19:2 Along with some elders, Jeremiah was told to go to Ben Hinnom Valley (later Gehenna; see note at 7:31) near the entrance of the Potsherd Gate. This gate, south of the Jerusalem wall, was the gate through which broken pottery and other trash were transported to the city dump. The Ben Hinnom Valley is the modern Wadi er-Rababi. It runs along the western side of Jerusalem toward the south where it joins the Wadi Kidron on the southeastern corner of the city.

19:3 The ears of those who heard about the coming destruction will shudder or “tingle” (1Sm 3:11; 2Kg 21:12).

19:4 The blood of the innocent refers to the practice of offering children as burnt offerings to Baal or Molech (see note at 7:31). Human sacrifice is well attested in Canaan and Phoenicia, especially during the days of kings Ahaz (2Kg 16:3) and Manasseh (2Kg 21:6).

19:5 Judah had built high places to Baal in the Ben Hinnom Valley.

19:6-7 Though the plans of Judah and Jerusalem included expectation of God’s ongoing favor, in reality the covenant curses would be enacted (Dt 28:15). Topheth (see note at 7:31) and Ben Hinnom Valley would then be called Slaughter Valley to reflect God’s judgment. The corpses of Judah’s dead would remain unburied, a sign of judgment as birds of the sky and wild animals fed on their remains (7:33; 16:4; 34:20; Dt 28:26).
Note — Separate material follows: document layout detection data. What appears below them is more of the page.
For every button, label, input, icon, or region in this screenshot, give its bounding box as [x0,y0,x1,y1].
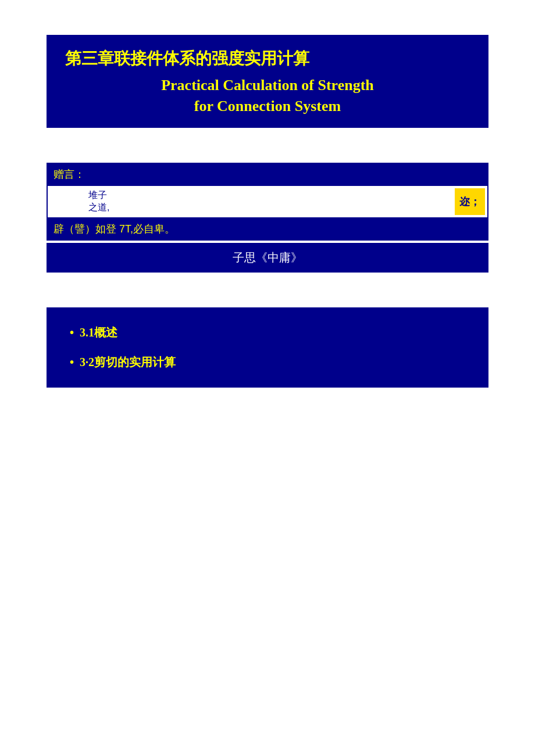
dedication-footer-text: 子思《中庸》 [233,251,302,264]
toc-number-0: 3.1 [80,326,94,339]
dedication-section: 赠言： 堆子 之道, 迩； 辟（譬）如登 7T,必自卑。 子思《中庸》 [47,163,488,273]
toc-item-1[interactable]: • 3·2 剪切的实用计算 [70,354,465,370]
toc-block: • 3.1 概述• 3·2 剪切的实用计算 [47,307,488,388]
dedication-badge: 迩； [455,188,485,215]
dedication-middle-content: 堆子 之道, [83,186,452,217]
title-chinese: 第三章联接件体系的强度实用计算 [65,48,470,70]
title-english-line2: for Connection System [65,98,470,115]
title-english-line1: Practical Calculation of Strength [65,77,470,94]
dedication-stack-line1: 堆子 [88,189,107,202]
dedication-stack-line2: 之道, [88,202,109,214]
dedication-body-text: 辟（譬）如登 7T,必自卑。 [54,223,175,235]
dedication-header: 赠言： [47,163,488,186]
toc-label-0: 概述 [94,325,117,341]
dedication-header-text: 赠言： [54,169,85,180]
toc-number-1: 3·2 [80,356,94,369]
dedication-middle-row: 堆子 之道, 迩； [47,186,488,217]
page: 第三章联接件体系的强度实用计算 Practical Calculation of… [0,0,535,756]
toc-bullet-0: • [70,326,74,339]
dedication-middle-spacer [48,186,83,217]
toc-item-0[interactable]: • 3.1 概述 [70,325,465,341]
dedication-footer: 子思《中庸》 [47,243,488,273]
dedication-body: 辟（譬）如登 7T,必自卑。 [47,217,488,241]
toc-bullet-1: • [70,356,74,369]
toc-label-1: 剪切的实用计算 [94,354,176,370]
title-block: 第三章联接件体系的强度实用计算 Practical Calculation of… [47,35,488,128]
19:8 This verse repeats the essence of 18:16. See also 49:17.

19:9 So severe would be the conditions of the siege that Judah’s survivors would eat the flesh of their sons and daughters. This cannibalism is attested in the siege of Samaria (2Kg 6:26-29) and in the Babylonian siege in 587 BC (Lm 2:20; 4:10). According to Josephus in Wars of the Jews, this also happened in AD 70 when Jerusalem fell to the Romans.

19:10-11 As the prophet shattered the clay jar, he announced that God would shatter these people and this city as well. This was a symbolic act of warning to Judah. So many corpses would be gathered that there would be no place left to bury the dead but Topheth.

19:12-13 The city will become impure (ritually unclean) and a place where the Lord will no longer stay, like that place Topheth (see note at 7:31).

19:14-15 Judgment will fall on this city (Jerusalem) and its cities, meaning the rest of Judah’s cities.